→ **Prompt**
Restate word for word the lines of the records below, starting at the line that contains "People from all over" and ending at the line that contains "kumarvijay.008@gmail.com", with both of those lines included and nothing else.

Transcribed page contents
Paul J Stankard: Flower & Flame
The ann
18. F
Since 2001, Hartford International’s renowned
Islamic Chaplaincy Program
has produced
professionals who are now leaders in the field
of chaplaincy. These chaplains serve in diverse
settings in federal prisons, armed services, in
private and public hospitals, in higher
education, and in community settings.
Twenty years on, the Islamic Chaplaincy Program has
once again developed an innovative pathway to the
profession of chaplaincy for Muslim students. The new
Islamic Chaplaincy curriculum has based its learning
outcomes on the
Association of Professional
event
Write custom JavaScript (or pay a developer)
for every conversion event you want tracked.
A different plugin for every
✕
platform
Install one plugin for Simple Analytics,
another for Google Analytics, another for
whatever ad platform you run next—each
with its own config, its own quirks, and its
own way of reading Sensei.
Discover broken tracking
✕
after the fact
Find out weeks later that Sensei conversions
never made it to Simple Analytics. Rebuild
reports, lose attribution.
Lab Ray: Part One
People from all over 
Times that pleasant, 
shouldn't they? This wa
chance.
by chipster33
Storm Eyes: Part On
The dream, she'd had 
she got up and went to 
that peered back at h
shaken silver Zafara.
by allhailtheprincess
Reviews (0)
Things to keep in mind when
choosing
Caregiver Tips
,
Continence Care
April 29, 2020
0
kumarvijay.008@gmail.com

--

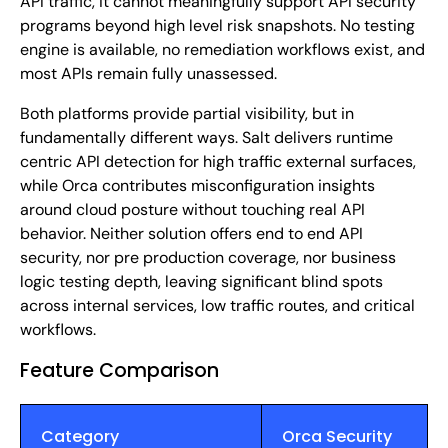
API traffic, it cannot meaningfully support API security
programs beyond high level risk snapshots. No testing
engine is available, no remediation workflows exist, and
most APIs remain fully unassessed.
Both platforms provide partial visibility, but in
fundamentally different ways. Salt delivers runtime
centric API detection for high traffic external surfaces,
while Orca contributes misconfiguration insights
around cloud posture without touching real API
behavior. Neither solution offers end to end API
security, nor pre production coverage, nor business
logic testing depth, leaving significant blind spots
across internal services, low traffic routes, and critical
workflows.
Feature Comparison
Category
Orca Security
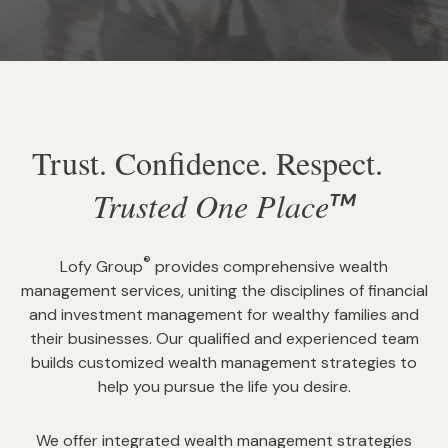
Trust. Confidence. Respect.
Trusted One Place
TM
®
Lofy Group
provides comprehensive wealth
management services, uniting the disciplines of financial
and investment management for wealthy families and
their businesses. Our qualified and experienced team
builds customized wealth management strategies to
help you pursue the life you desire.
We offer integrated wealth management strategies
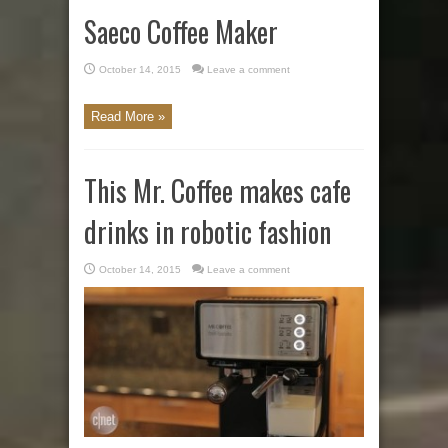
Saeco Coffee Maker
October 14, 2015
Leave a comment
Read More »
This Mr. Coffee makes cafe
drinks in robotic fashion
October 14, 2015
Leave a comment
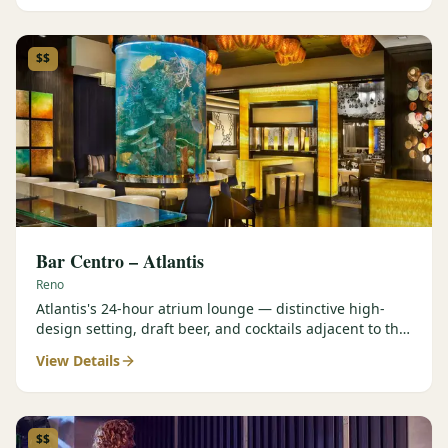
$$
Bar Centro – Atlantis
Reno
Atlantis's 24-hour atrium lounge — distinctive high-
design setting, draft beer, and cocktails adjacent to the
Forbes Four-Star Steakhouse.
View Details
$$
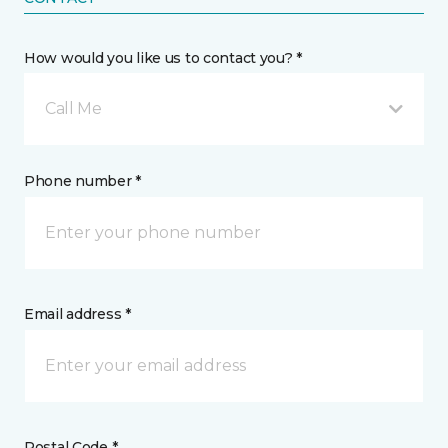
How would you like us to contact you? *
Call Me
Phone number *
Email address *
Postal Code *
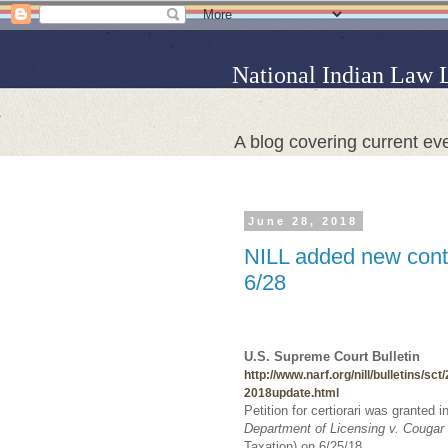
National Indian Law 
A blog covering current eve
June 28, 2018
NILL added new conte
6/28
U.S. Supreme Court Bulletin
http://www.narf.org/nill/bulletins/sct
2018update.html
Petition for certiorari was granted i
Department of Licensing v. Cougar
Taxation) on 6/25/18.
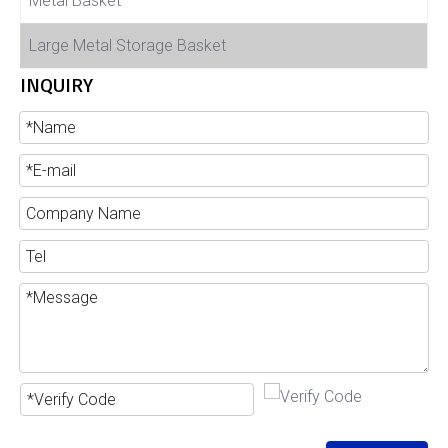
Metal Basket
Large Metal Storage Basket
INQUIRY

→ **Exercise solution**
People from all over 
Times that pleasant, 
shouldn't they? This wa
chance.
by chipster33
Storm Eyes: Part On
The dream, she'd had 
she got up and went to 
that peered back at h
shaken silver Zafara.
by allhailtheprincess
Reviews (0)
Things to keep in mind when
choosing
Caregiver Tips
,
Continence Care
April 29, 2020
0
kumarvijay.008@gmail.com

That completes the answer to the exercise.